Accelerating Project Estimation and Planning
When planning new features or services that require infrastructure, teams can use CloudBurn to generate accurate cost estimates during the development phase. By creating a draft pull request with the proposed IaC changes, teams can instantly see the projected monthly run-rate, facilitating more accurate budgeting, resource justification, and architectural comparisons without needing complex spreadsheet models or waiting for a full deployment.
Frequently Asked Questions
How does CloudBurn calculate the costs?
CloudBurn calculates costs by first parsing the output of your Infrastructure-as-Code tool's diff command (terraform plan or cdk diff). It identifies the specific AWS services, their configurations (instance types, storage sizes, etc.), and the target region. It then queries the official AWS Price List API in real-time to fetch the exact On-Demand pricing for those resources. The tool computes a projected monthly cost based on 730 hours of usage (24/7 operation) and presents a detailed breakdown for each added, modified, or removed resource.
Is my code or cloud credentials exposed to CloudBurn?
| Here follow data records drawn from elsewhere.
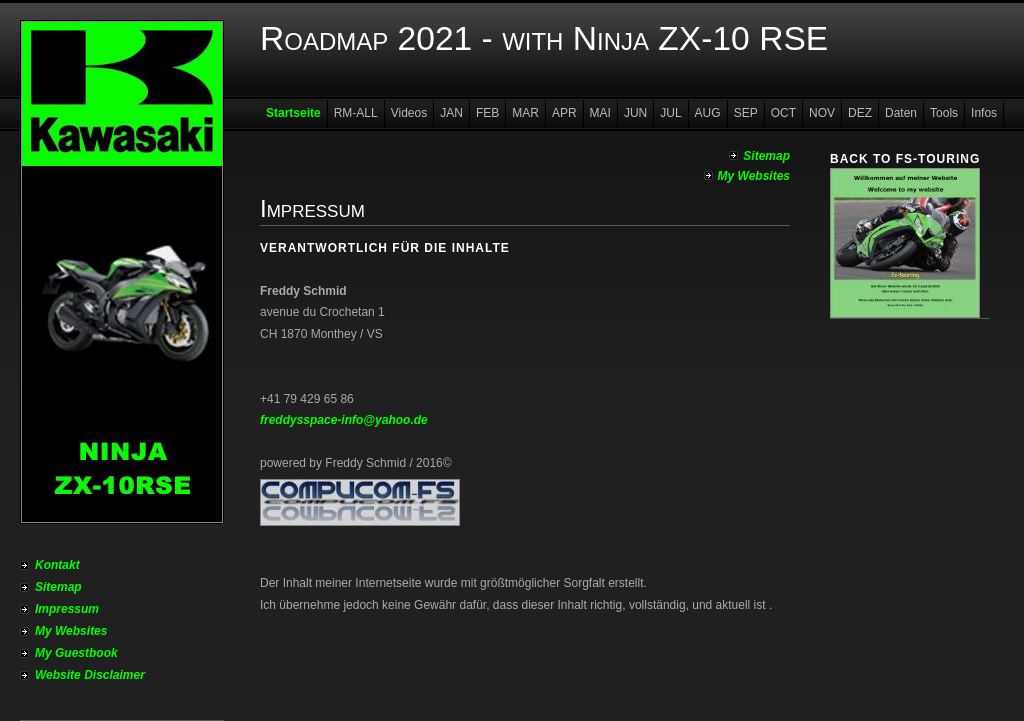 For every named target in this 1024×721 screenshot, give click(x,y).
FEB (487, 113)
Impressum (67, 609)
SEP (746, 113)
No, CloudBurn is designed with security as a priority. The tool operates via a GitHub App that you install. Your Terraform plan or CDK diff output is sent securely to CloudBurn's backend for analysis. Importantly, CloudBurn never requires or accesses your AWS credentials, secrets, or direct cloud account permissions. The analysis is performed based on the configuration details in the plan output and public AWS pricing data.
What IaC tools and cloud providers does CloudBurn support?
Currently, CloudBurn provides native and dedicated support for two major Infrastructure-as-Code frameworks: HashiCorp Terraform and the AWS Cloud Development Kit (AWS CDK). The cloud provider support is focused exclusively on Amazon Web Services (AWS), as the tool leverages the AWS Price List API for its real-time calculations. Support for additional providers or frameworks would depend on future development and community demand.
What is the difference between the Community and Pro plans?
Based on the provided context, CloudBurn offers a Community plan and a Pro plan with a 14-day trial. The Community plan is free forever and provides core functionality, likely including basic cost analysis on pull requests. The Pro trial unlocks advanced "Pro features," which typically might include historical cost trend analysis, custom cost policy checks (e.g., flagging resources over a cost threshold), integration with Slack or other chat tools, more detailed reporting, and support for private repositories or larger teams. The Pro plan is billed via a subscription through GitHub.